カメラ
念のため防犯カメラのある位置を外して炊き出しの設営をしてしまった。手元が映るのを避けたのだ。
そのせいでコカインをワザと入れたのでは思われたのだ。
会社の顧問弁護士をすぐ呼んで事情聴取を受けた。
「この話が終われば、すぐ被害届を出します。
炊き出しのボランティアを何者かに妨害された訳ですから。
受けていただけますね?」と刑事に確認する。
顧問弁護士の立ち会いで、コカインを入れる事でこちらは何も得しないこと。
衆人環視状態でシェフにも白蘭にも不可能な事。
そして、誰でも入れられる可能性があった事。
などを説明した。
話しながら、白蘭は考えた。
誰よりも鍋から目を離す機会は少なかったのだ。
多分シェフよりずっと鍋のそばに居た。目を離したのは…ママに声を掛けられて、慌ててそばの木立へ連れて行って話した時だけだ。
まさかママが池袋のあんな場所に現れると思わなかった。
懐かしいと抱かれたが、反対に気持ちが離れてるのが分かった。
秘書もママも欲望のスイッチが入らない。
絶望が白蘭のスイッチだった。死ねるなら自分が死にたかった。その中で女性の身体の生命力に縋り付いていた。
が、生きる希望が見えて来た。
姉は死んでない!姿を変えて生きてる!
そんな気持ちになってきたのだ。自分の好きな事に夢中になって周りが見えなくなって、女らしさの欠片もない。
白蘭に注意されて嫌々髪をとかして服も興味なくてトレーナーとジーパンでザンバラメガネで出ようとするのを白蘭が服を選んでメイクもしてと出掛ける準備させないといけなかった。
友達と出掛けても一目散に帰ってきて部屋でパソコンして漫画読んで幸せそうにしてた。
携帯なんかカバンの奥深く眠ってて家で触ってるの見たことない。
あの姉が蘇ったような気がしてる。
仕事にも意欲が湧いてきた。
姉が構想してた店を次々と形にしていこうと。
改めて「つらい時をありがとう」とママにお別れをしたのだ。
あの一瞬しか鍋からは目を離していない。
テレビでも犯人探しが連日されてたが…意外な人間が捕まった。
なんとワールドダイニングの秘書からフードロス対策課に変えられた秘書の1人、前秘書の後輩だった梨花だった。
彼女は大学のミスコン経験者で今はインフルエンサーもやっていた。企業名は伏せてたが、キラキラのOL生活をアップしていた。
なのに突然の現場仕事。ヒールはスニーカーに。オフショルのワンピースからつなぎに着替え、軽トラを運転して店から店へゴミを貰いに回る生活。
10名なので1人で10店を担当し都内を回る。
中には本当に腐ってるものも!
それらを仕訳して箱詰めしてNPO法人運ぶのだ。
それもトラックから自分で法人へと運ぶ。
ボランティアの人達なので、皆仕事があるのだ。
常に事務所に詰めてる人が居る訳じゃない。
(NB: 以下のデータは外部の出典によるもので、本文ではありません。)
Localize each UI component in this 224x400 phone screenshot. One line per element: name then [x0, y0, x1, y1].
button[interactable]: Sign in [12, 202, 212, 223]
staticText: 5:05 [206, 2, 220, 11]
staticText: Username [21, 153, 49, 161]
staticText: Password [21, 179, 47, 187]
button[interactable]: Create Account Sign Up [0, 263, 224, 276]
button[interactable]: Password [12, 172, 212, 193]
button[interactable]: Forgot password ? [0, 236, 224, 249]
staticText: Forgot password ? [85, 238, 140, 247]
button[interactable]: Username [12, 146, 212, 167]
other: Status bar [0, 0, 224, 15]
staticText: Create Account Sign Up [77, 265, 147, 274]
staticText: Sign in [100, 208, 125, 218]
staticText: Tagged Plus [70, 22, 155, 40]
マニキュアは剥がれて手のアップも上げられない。
彼女はその苛立ちを半グレの彼氏にグチっていた。
モデルやタレントは本当に警察のお世話になる人間と良く付き合う。
若い内からチヤホヤされると人間を学ぶ時間を奪われる。見栄えの良い金払いの良い男は大概裏社会に手を染めてる。
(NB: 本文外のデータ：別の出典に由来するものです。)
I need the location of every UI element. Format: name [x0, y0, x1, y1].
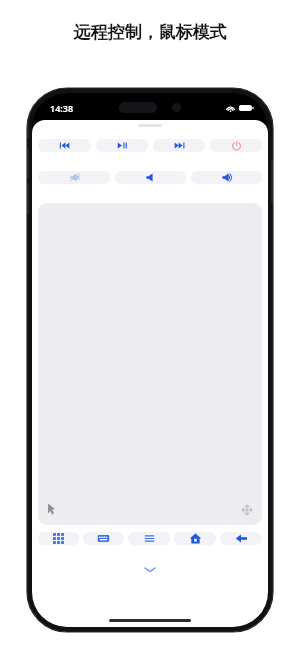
button[interactable]: Menu — [128, 532, 170, 545]
staticText: 14:38 — [50, 102, 74, 114]
button[interactable]: Collapse — [142, 565, 158, 574]
button[interactable]: Previous track — [38, 139, 91, 152]
button[interactable]: Next track — [153, 139, 205, 152]
button[interactable]: Keyboard — [83, 532, 124, 545]
button[interactable]: Home — [174, 532, 216, 545]
button[interactable]: Play or pause — [96, 139, 148, 152]
other: Move — [241, 504, 253, 516]
button[interactable]: Back — [220, 532, 262, 545]
button[interactable]: Mute — [38, 171, 110, 184]
button[interactable]: Power — [210, 139, 262, 152]
button[interactable]: Apps — [38, 532, 79, 545]
staticText: 远程控制，鼠标模式 — [0, 22, 300, 43]
button[interactable]: Volume up — [191, 171, 262, 184]
button[interactable]: Volume down — [115, 171, 186, 184]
結果、留置施設にモデルやタレントが良く差し入れに来る事に…
ミスコンなんて肩書を持ってる女は、だいたい裏社会の情婦だ。
「じゃあ〜さ〜、その目障りな社長潰そうぜ!
そいつがいなくなれば、男なんてスケベな生き物だから絶対秘書室復活するぜ!」
「そうだよね!地位を手に入れた男がやる事と言えば
綺麗な若い女とセックスじゃんね〜」と2人ははしゃいだ。
彼氏が持ってるコカインをサンシャインの雑踏の中に紛れて社長の鍋に入れたのだ。
とテレビ局で報道された。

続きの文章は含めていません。